The Supreme Court has ruled that international arbitration awards are not immune from challenge in the Indian courts of law. The provisions of Indian Arbitration and Conciliation Act will apply even for the international commercial arbitrations held outside the country, unless the parties, by agreement, exclude all or any of its provisions. The apex court’s ruling came in a verdict which set aside an order of Andhra Pradesh High Court.
The High Court had ruled that the international award cannot be challenged even if it is against public policy and in contravention of statutory provisions.
The apex court passed the verdict on the appeal of an US-based company. Venture Global Engineering, with its head office at Michigan, had entered into a joint venture agreement with Satyam Computer Services to constitute a company named as Satyam Venture Engineering Services.
It was agreed that both the parties will have 50% holding in the JV. According to the shareholders agreement between the two partners, disputes have to be resolved amicably and, failing resolution, such disputes are to be referred to arbitration.
In February 2005, disputes arose between the parties. On July 25, 2005, the Secunderabad- based company filed a request for arbitration with the London Court of International Arbitration. On April 3, 2006 , an arbitration award was passed, directing the US company to transfer shares to Satyam.
On April 14, 2006, a petition to recognise and enforce the award was filed before the a court of Michigan in US.
The appellant filed a suit a city court of Secunderabad seeking quashing of the award and permanent injunction on the transfer of shares under the Award.
The trial court rejected the plea of the appellant and the order was challenged in the HC. On February 27, 2007, the HC dismissed it and the company then appealed at the apex court. An SC bench of Justices Tarun Chatterjee and P Sathasivam said: “The provisions of Part I of the Act (Arbitration and Conciliation Act, 1996) would apply to all arbitrations including international commercial arbitrations and to all proceedings relating thereto.

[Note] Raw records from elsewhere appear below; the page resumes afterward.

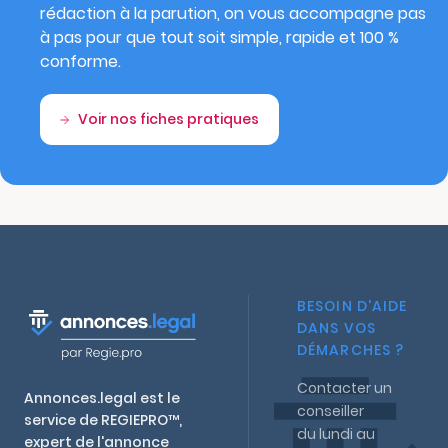
rédaction à la parution, on vous accompagne pas
à pas pour que tout soit simple, rapide et 100 %
conforme.
Voir nos fiches pratiques
BESOIN D'AIDE
DANS VOS
DÉMARCHES ?
Contacter un
Annonces.legal est le
conseiller
service de REGIEPRO™,
du lundi au
expert de l'annonce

We further hold that where such arbitration is held in India, the provisions of Part-I would compulsorily apply and parties are free to deviate to the extent permitted by the provisions of Part-I. It is also clear that even in the case of international commercial arbitrations held out of India provisions of Part-I would apply unless the parties by agreement, express or implied, exclude all or any of its provisions.”